\documentclass[11pt]{article}
\include{lecture}
\begin{document}
\lecture{18}{11/8/2011}{Pseudorandomness}{Sachin Ravi}
%\section{Environments}
In the last lecture, we introduced the notion of a pseudorandom generator (PRG), discussed how a PRG can be used to reduce the amount of randomness required to run a randomized algorithm, and outlined the construction of a PRG that derandomized space-bounded randomized computation.
In this lecture, we complete our discussion of Space-Bounded Derandomization and start considering Time-Bounded Derandomization by exploring the connection between the two notions of pseudorandomness.

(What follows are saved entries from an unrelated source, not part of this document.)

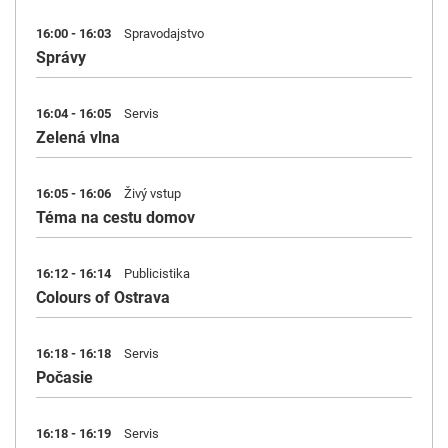
16:00 - 16:03
Spravodajstvo
Správy
16:04 - 16:05
Servis
Zelená vlna
16:05 - 16:06
Živý vstup
Téma na cestu domov
16:12 - 16:14
Publicistika
Colours of Ostrava
16:18 - 16:18
Servis
Počasie
16:18 - 16:19
Servis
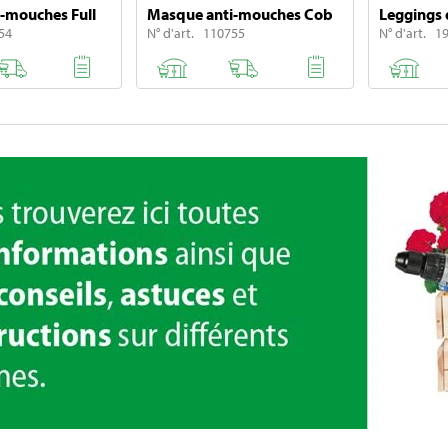
-mouches Full
Masque anti-mouches Cob
Leggings 
54
N° d'art. 110755
N° d'art. 1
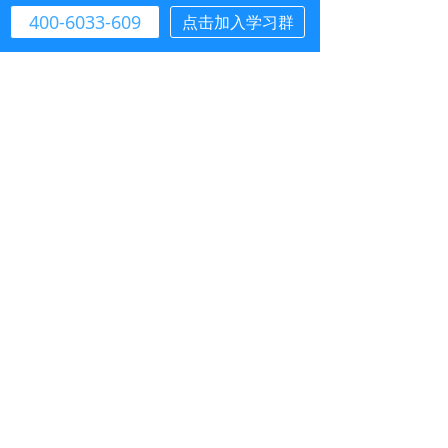
400-6033-609
点击加入学习群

\section{Space-Bounded Derandomization (Continued)}
Let us first recap the defintion of a pseudorandom generator, specifically for a class of decision problems.
\begin{definition}
An $\epsilon$-PRG for a class $\mathcal{A}$ of decision problems is a family $(G_r)_r$ of functions where $G_r : \{0,1\}^{l(r)} \longrightarrow \{0,1\}^{r}$ such that for all $A \in \mathcal{A}$:
$$ (\forall^{\infty}) \; |\Pr_{\rho \leftarrow U_r} [A(x,\rho) = 1]
- \Pr_{\sigma \leftarrow U_{l(r)}} [A(x, G_r(\sigma) ) = 1]| < \epsilon $$
\end{definition}
The important parameters in the above definition are:
\begin{itemize}
\item Error $\epsilon$: the deviation of the original randomized algorithm from the pseudorandomized algorithm.
\item Seed-Length $l(r)$: the number of random bits required as input to the pseudorandom generator.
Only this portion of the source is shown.